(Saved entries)
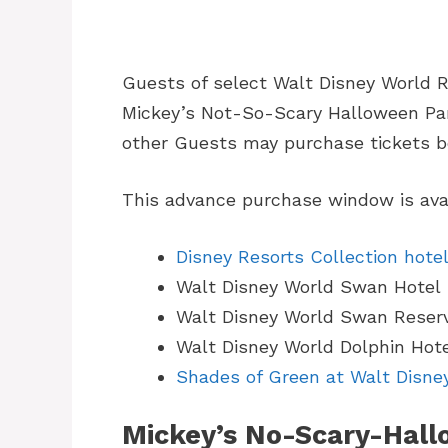
Guests of select Walt Disney World R
Mickey’s Not-So-Scary Halloween Party
other Guests may purchase tickets be
This advance purchase window is avai
Disney Resorts Collection hote
Walt Disney World Swan Hotel
Walt Disney World Swan Reser
Walt Disney World Dolphin Hot
Shades of Green at Walt Disne
Mickey’s No-Scary-Hall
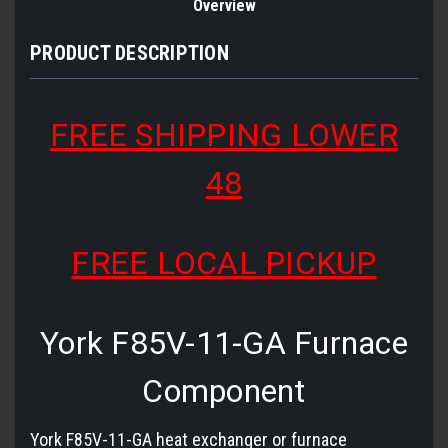
Overview
PRODUCT DESCRIPTION
FREE SHIPPING LOWER
48
FREE LOCAL PICKUP
York F85V-11-GA Furnace
Component
York F85V-11-GA heat exchanger or furnace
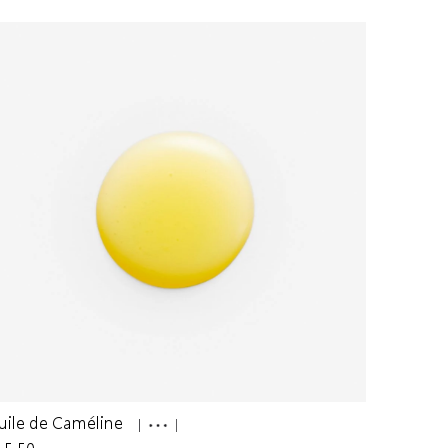
uile de Caméline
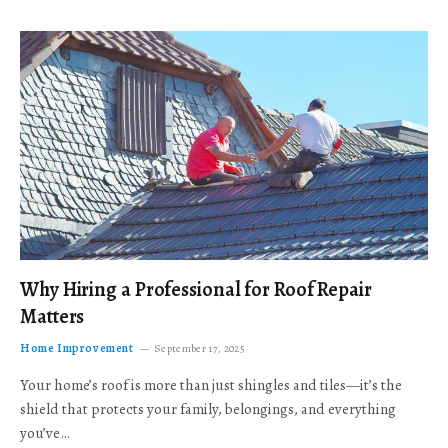
Why Hiring a Professional for Roof Repair
Matters
Home Improvement
September 17, 2025
Your home’s roof is more than just shingles and tiles—it’s the
shield that protects your family, belongings, and everything
you’ve…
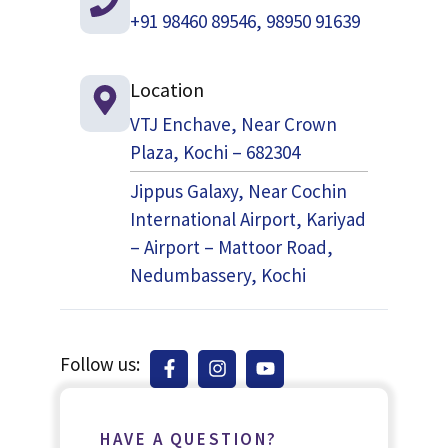
+91 98460 89546, 98950 91639
Location
VTJ Enchave, Near Crown
Plaza, Kochi – 682304
Jippus Galaxy, Near Cochin
International Airport, Kariyad
– Airport – Mattoor Road,
Nedumbassery, Kochi
Follow us:
HAVE A QUESTION?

-- Your objective --
Without the pictures, give all the records above again exactly.

-- Solution for this problem --
Guests of select Walt Disney World R
Mickey’s Not-So-Scary Halloween Party
other Guests may purchase tickets be
This advance purchase window is avai
Disney Resorts Collection hote
Walt Disney World Swan Hotel
Walt Disney World Swan Reser
Walt Disney World Dolphin Hot
Shades of Green at Walt Disne
Mickey’s No-Scary-Hall
Overview
PRODUCT DESCRIPTION
FREE SHIPPING LOWER
48
FREE LOCAL PICKUP
York F85V-11-GA Furnace
Component
York F85V-11-GA heat exchanger or furnace
uile de Caméline
Why Hiring a Professional for Roof Repair
Matters
Home Improvement
September 17, 2025
Your home’s roof is more than just shingles and tiles—it’s the
shield that protects your family, belongings, and everything
you’ve…
+91 98460 89546, 98950 91639
Location
VTJ Enchave, Near Crown
Plaza, Kochi – 682304
Jippus Galaxy, Near Cochin
International Airport, Kariyad
– Airport – Mattoor Road,
Nedumbassery, Kochi
Follow us:
HAVE A QUESTION?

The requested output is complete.